Atypical antipsychotics are becoming standard drugs for the treatment of schizophrenia due to their less adverse effects and the possible greater effectiveness for the negative symptoms of the illness. Some studies often have yielded dissimilar or conflicting results regarding the effect that atypical antipsychotics may have on the cytokine system [39
], and associations between changes in the levels of cytokines and the therapeutic response have not been firmly established. Based on the information available at present, atypical antipsychotics appear to offer the same degree of safety in both short-term and long-term treatment of schizophrenia. To speculate the influence of antipsychotics on the cytokine system in SC patients we have evaluated PBMC released and serum levels of MCP-1, RANTES and IL-18 in SC patients after short-term atypical antipsychotic treatment.

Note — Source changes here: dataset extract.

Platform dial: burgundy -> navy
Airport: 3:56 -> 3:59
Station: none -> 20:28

This preliminary study, including the relatively low sample size, merely demonstrates that levels of IL-18 and RANTES are increased in PBMC from treated SC patients, while MCP-1 levels are decreased. The comparison between the cyto-chemokine aberrations observed in supernatants of PBMC from SC patients after neuroleptic treatment and cyto-chemokine levels in supernatants of PBMC from healthy controls are still increasingly different.

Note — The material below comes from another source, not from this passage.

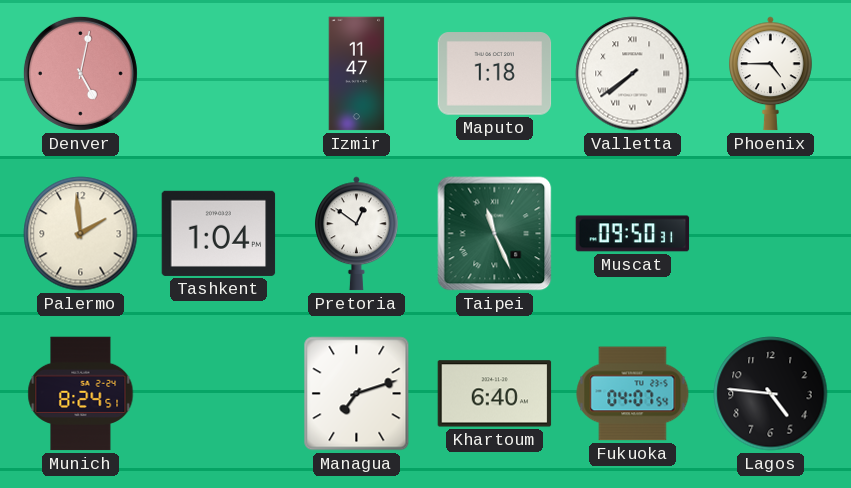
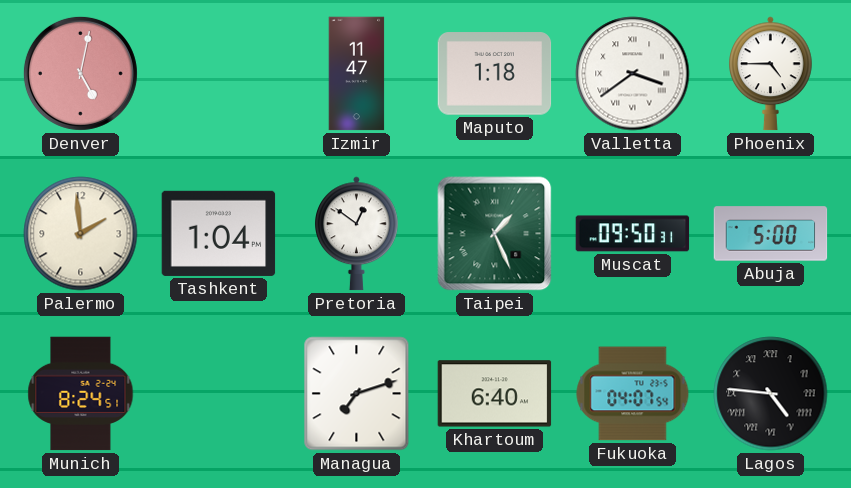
Valletta: 7:39 -> 3:39
Taipei: 11:26 -> 1:26
Abuja: none -> 5:00
Lagos numerals: Arabic -> Roman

In addition, we have observed that the antipsychotic treatment did not significantly modulate IL-18, MCP-1 and RANTES serum levels. Discrepancies often arise between data derived from levels of cyto-chemokines produced in vitro by cultured PBMC and in vivo levels in the serum due to the cytokines short half-life, and high concentrations reached at the sites of release, but having much lower concentrations in the blood.

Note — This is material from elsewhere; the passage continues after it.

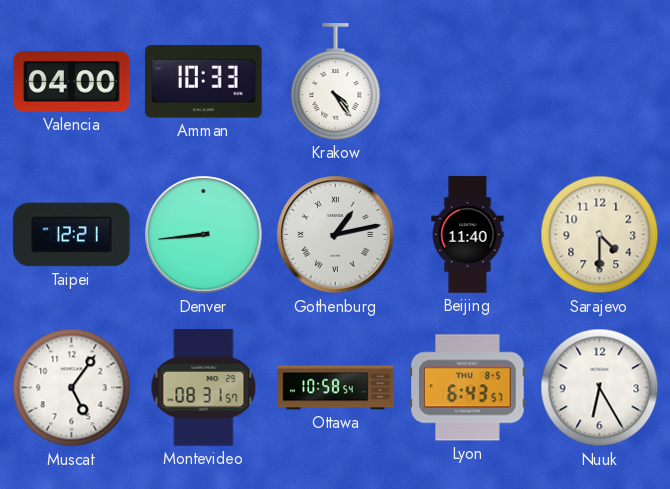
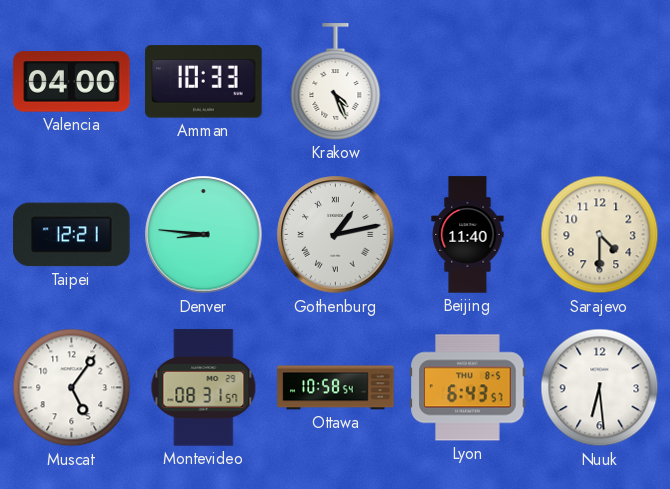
Krakow: 4:24 -> 4:26
Denver: 8:44 -> 8:46
Nuuk: 6:25 -> 6:29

The data presented here suggests that alteration of these selected cytokines could be related to the disease per se, but more SC patients must be analyzed to clarify the effect of treatment with atypical antipsychotic drug such as risperidone, olanzapine and clozapine on cyto/chemokines production. Further studies are required to better recognize the alteration in the cytokine networks during antipsychotic treatment to clarify the relationship with a clinical response. Our data confirmed and extend the previous findings that altered inflammation-related pathways characterize schizophrenia. The inflammatory response connected with increased levels of IL-8, MCP-1, MIP-1α and IL-18 released by PBMC may demonstrate that physiological differences can indeed be identified in the brain and also in the peripheral blood of schizophrenic subjects.